The initial petty criminal transgressions of the car-stealing, joy-riding Baader initially drew supportive laughter from some of the younger viewers at my screening, doubtless in the belief that they were seeing something cool, but this faded away when it became clear how repulsive a character Baader actually was (although perhaps it was his sexist insults rather than his way with explosives which shocked them into silence). What might also strike them, if they think about it again, was the almost total absence from the film of any representative of the group’s beloved proletariat. The only time we set eyes on the workers is when, as chauffeurs, policemen and bodyguards, they are on the wrong end of one of the gang’s shotguns. This is a solidly middle-class affair.
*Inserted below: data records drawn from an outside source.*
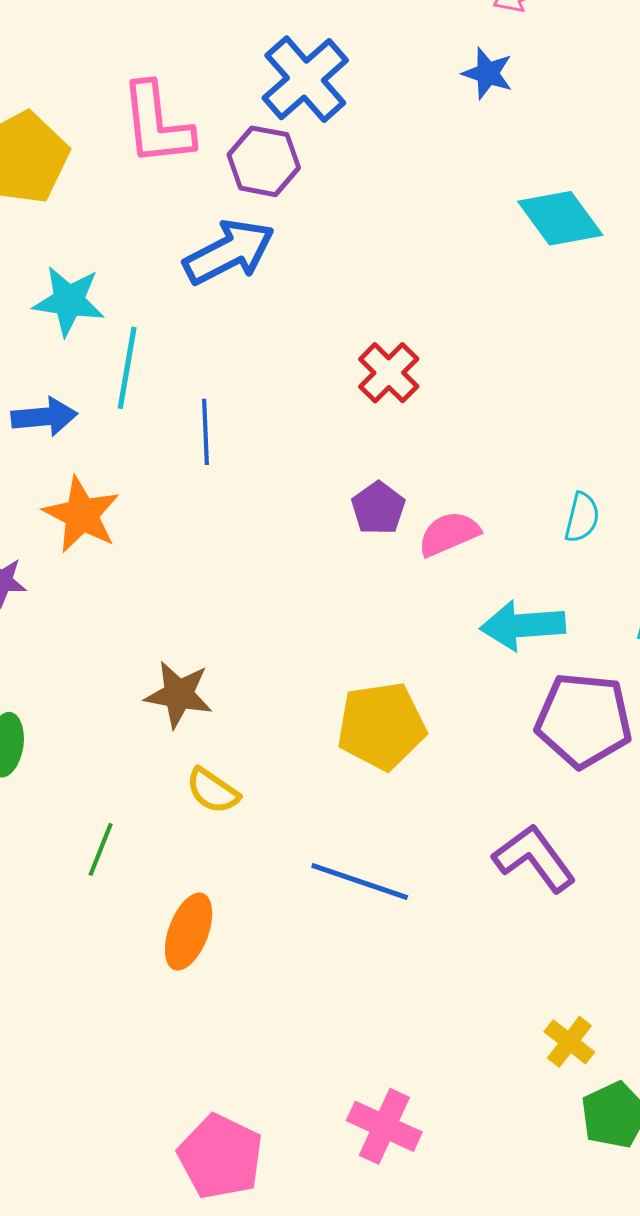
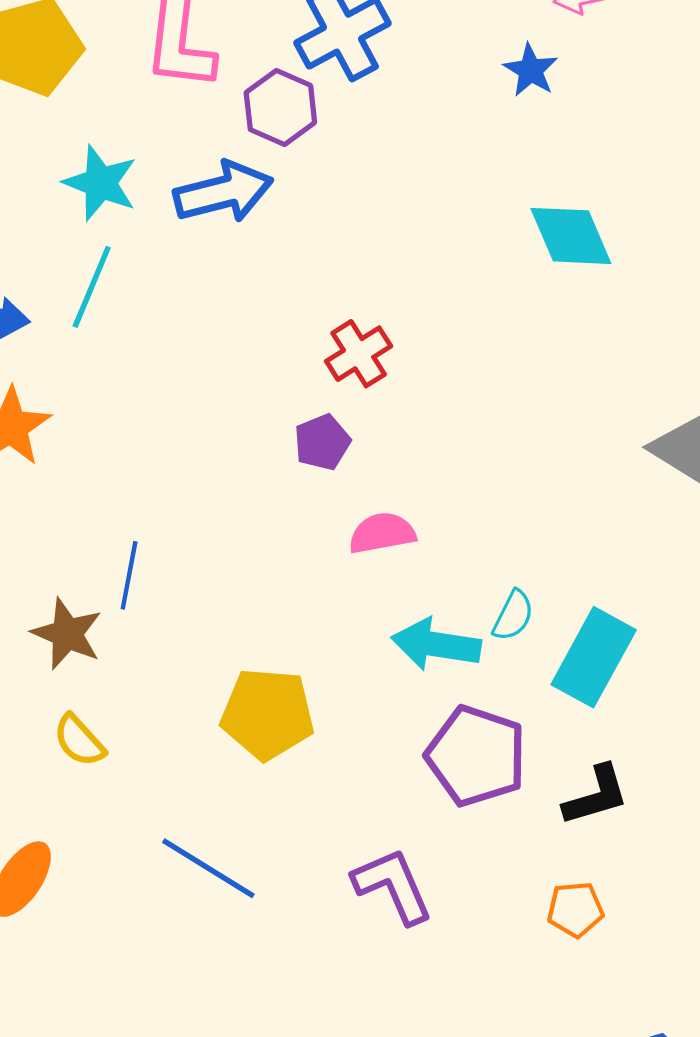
cyan star: (69, 301) -> (100, 183), moved
blue line: (205, 432) -> (129, 575), moved
purple pentagon: (378, 508) -> (322, 442), moved
cyan semicircle: (582, 517) -> (513, 616), moved

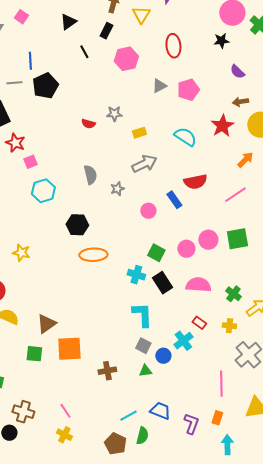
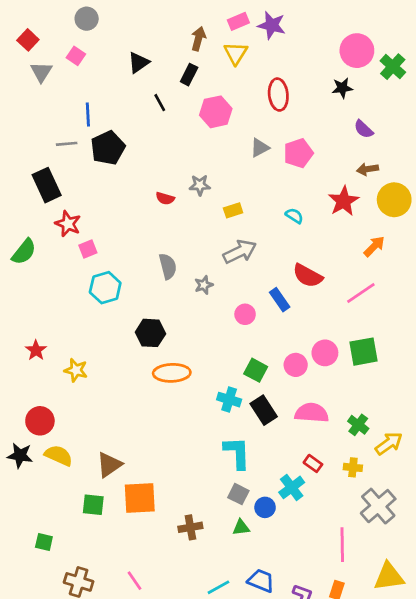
cyan semicircle: (185, 137) -> (294, 216), size x0.6
red semicircle: (195, 182) -> (308, 276), turned 40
Edel has said that for dramatic purposes he omitted some of the more arcane political discussions of the group. Certainly, those 18-year-olds I mentioned might be at a loss to understand what the group was actually doing this all for, other than out of a hatred for the generation that came before them, the “pigs”, the people they protected and, of course, America.
But that doesn’t actually seem so wide of the mark. A superannuated adolescent rebelliousness against authority, rather than a misty-eyed vision of a future paradise, is what motivated much of the far-left activity of the period. And as one watches the gradual disintegration of Baader, Meinhof and Ensslin in jail, the picture conjured up is not so much the disillusionment of a group of freedom fighters as the final days of the followers of that other cult leader of the counterculture, Charles Manson.